Dataset entries:

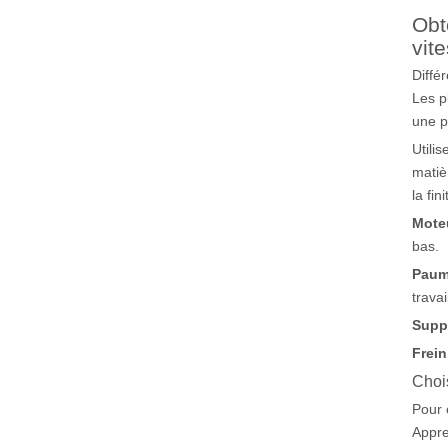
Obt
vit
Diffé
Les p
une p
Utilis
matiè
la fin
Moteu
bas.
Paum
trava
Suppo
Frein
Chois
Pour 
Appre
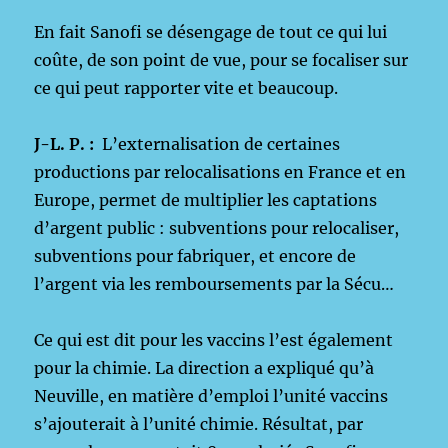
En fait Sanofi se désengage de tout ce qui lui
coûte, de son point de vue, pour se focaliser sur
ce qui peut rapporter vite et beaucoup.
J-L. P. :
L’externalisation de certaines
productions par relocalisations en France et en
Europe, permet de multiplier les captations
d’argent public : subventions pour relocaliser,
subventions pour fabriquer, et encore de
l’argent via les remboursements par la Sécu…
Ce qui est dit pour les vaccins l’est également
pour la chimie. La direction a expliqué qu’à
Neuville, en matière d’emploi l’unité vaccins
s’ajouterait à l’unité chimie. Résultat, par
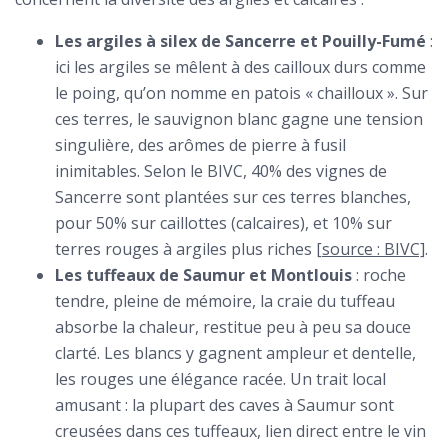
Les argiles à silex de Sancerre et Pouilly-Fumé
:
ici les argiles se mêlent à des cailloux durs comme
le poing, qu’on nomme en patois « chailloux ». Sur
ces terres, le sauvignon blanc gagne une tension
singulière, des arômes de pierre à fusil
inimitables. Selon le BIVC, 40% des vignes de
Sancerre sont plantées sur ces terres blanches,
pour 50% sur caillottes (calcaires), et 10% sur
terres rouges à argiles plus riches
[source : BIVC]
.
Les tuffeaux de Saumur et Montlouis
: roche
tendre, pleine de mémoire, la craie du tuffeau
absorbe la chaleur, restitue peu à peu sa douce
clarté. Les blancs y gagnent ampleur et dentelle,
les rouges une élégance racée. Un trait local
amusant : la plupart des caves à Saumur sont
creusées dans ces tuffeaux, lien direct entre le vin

## What is being asked
Quote all of the entries word for word, omitting any pictures.

## Task solution
Obt
vit
Diffé
Les p
une p
Utilis
matiè
la fin
Moteu
bas.
Paum
trava
Suppo
Frein
Chois
Pour 
Appre
En fait Sanofi se désengage de tout ce qui lui
coûte, de son point de vue, pour se focaliser sur
ce qui peut rapporter vite et beaucoup.
J-L. P. :
L’externalisation de certaines
productions par relocalisations en France et en
Europe, permet de multiplier les captations
d’argent public : subventions pour relocaliser,
subventions pour fabriquer, et encore de
l’argent via les remboursements par la Sécu…
Ce qui est dit pour les vaccins l’est également
pour la chimie. La direction a expliqué qu’à
Neuville, en matière d’emploi l’unité vaccins
s’ajouterait à l’unité chimie. Résultat, par
Les argiles à silex de Sancerre et Pouilly-Fumé
:
ici les argiles se mêlent à des cailloux durs comme
le poing, qu’on nomme en patois « chailloux ». Sur
ces terres, le sauvignon blanc gagne une tension
singulière, des arômes de pierre à fusil
inimitables. Selon le BIVC, 40% des vignes de
Sancerre sont plantées sur ces terres blanches,
pour 50% sur caillottes (calcaires), et 10% sur
terres rouges à argiles plus riches
[source : BIVC]
.
Les tuffeaux de Saumur et Montlouis
: roche
tendre, pleine de mémoire, la craie du tuffeau
absorbe la chaleur, restitue peu à peu sa douce
clarté. Les blancs y gagnent ampleur et dentelle,
les rouges une élégance racée. Un trait local
amusant : la plupart des caves à Saumur sont
creusées dans ces tuffeaux, lien direct entre le vin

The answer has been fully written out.